SUD-Rail écrit aux fédérations syndicales !

 

Camarades, chers collègues,

 

Les syndicats de la Fédération SUD-Rail, réunis le 31 mai en Conseil Fédéral, ont à l’unanimité rejeté le pacte ferroviaire qui s’inscrit dans le cadre d’une société libérale, détruisant les valeurs de services publics et mettant en concurrence les salarié-e-s dans une logique unique de rentabilité.

 

Le retrait du pacte, confirmé par le vote de rejet massif des cheminot-e-s, reste le préalable pour répondre au mieux aux besoins et à la défense des salarié-e-s, pour construire ensemble un système ferroviaire public s’inscrivant dans un projet de société, plus juste pour toutes et tous.

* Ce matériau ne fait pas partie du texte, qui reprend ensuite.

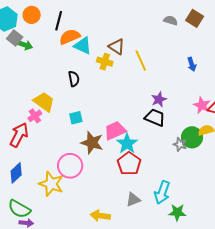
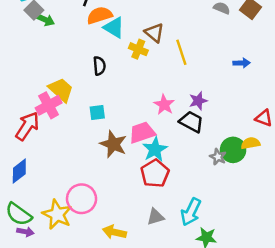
blue arrow: (192, 64) -> (242, 63), turned -80
pink star: (202, 105) -> (164, 105), moved
pink cross: (35, 116) -> (49, 105), size x1.5
pink circle: (70, 166) -> (82, 199), moved
yellow star: (51, 184) -> (57, 214), moved

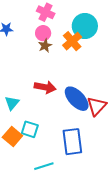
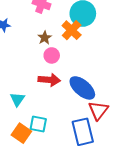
pink circle: (43, 33) -> (52, 55), moved
red triangle: (97, 106) -> (98, 110), moved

Nous refusons totalement de laisser le gouvernement en finir avec le statut d’entreprise publique, de supprimer le statut des cheminot-e-s, de vendre la SNCF à la découpe en subventionnant avec de l’argent public des entreprises privées pour concurrencer la SNCF, de conditionner la reprise de la dette à l’éclatement de la SNCF en plusieurs Sociétés Anonymes et de multiples filiales.

 

Ces repères revendicatifs ont été adoptés par nos fédérations syndicales le 3 avril, partagés avec les cheminot-e-s qui depuis 2 mois se sont inscrits nombreux dans la grève.

 

Les cheminot-e-s attendent des organisations syndicales qu’elles créent les conditions pour contraindre le gouvernement à retirer son pacte ferroviaire.


Malgré une mobilisation importante en avril et mai, deux rencontres avec le 1er ministre, aucune modification significative sur le cœur de la réforme n’a
été apportée.


Les cheminot-e-s, face à cette posture gouvernementale niant les revendications d’un autre projet, repris au travers d’une plate-forme revendicative unitaire, ont interpellé nos fédérations afin de donner au mouvement les moyens de faire plier le gouvernement.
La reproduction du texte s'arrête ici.